Review: Frances and her Ghosts by Rebecca Hughes Hall
I received a free copy of this book from the publicist in return for an honest review.
‘Life exacts a price for Frances Thomas, a writer living an outwardly comfortable existence. Emotionally trapped by an intense empathy with the suffering of animals, she’s compelled to take action for those imprisoned in a laboratory. Always conscious of the cruelties of the world, she reads the wind where others, unaware, wait for the storm to break.
‘Her clear-seeing and emotional identity with human and animal victims causes the edges of her reality to be become blurred when a rescued dog and a long-dead German-Jewish girl in 1930s Berlin – whose story she is scripting for a film – become as one, threatening to break her.’
In Frances and her Ghosts, Rebecca Hughes Hall uses her own experiences as a writer and animal rights activist to breathe life into an alter ego, Frances.

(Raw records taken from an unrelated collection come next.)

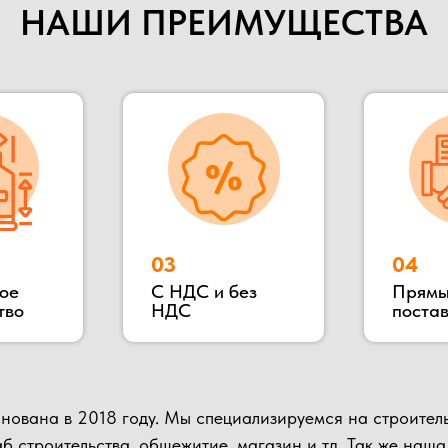
НАШИ ПРЕИМУЩЕСТВА
018 году. Мы специализируемся на строительстве быстрово
ительства, общежитие, магазин и тд. Так же наша компания п
е бытовки, бытовки строительные, бытовки сантехнические, по
 в Раменском районе, благодаря чему выгодное территориаль
влять быструю доставку в любую указанную точку.
ьных клиентов и партнеров, Вы можете всегда к нам приехать в
иалов и взглянуть на сам процесс изготовления.
Подробнее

We follow Frances through a short period of high emotion and anxiety. Along with other members of the animal rights group she belongs to, she’s recently liberated a number of dogs from a laboratory, and she worries that she and her co-conspirators will be apprehended, and that the dogs – including one she’s formed a particular attachment to and plans to adopt when the heat dies down – will be found and destroyed.
Not only this, but for her job as a scriptwriter, Frances is reading the diaries of a German-Jewish girl, Franziska, who rebelled against the Nazis and – it can be presumed – died at their hands. The spirited, brave young woman’s words naturally add to Frances’ already heightened emotional state, making it a struggle for her to come out the other side.
Frances and her Ghosts is a slim book of just under 200 pages, but it’s not one you can zip through. This is partly because of the author’s beautiful writing style, which is to be savoured, and partly because it’s such an emotionally intense read.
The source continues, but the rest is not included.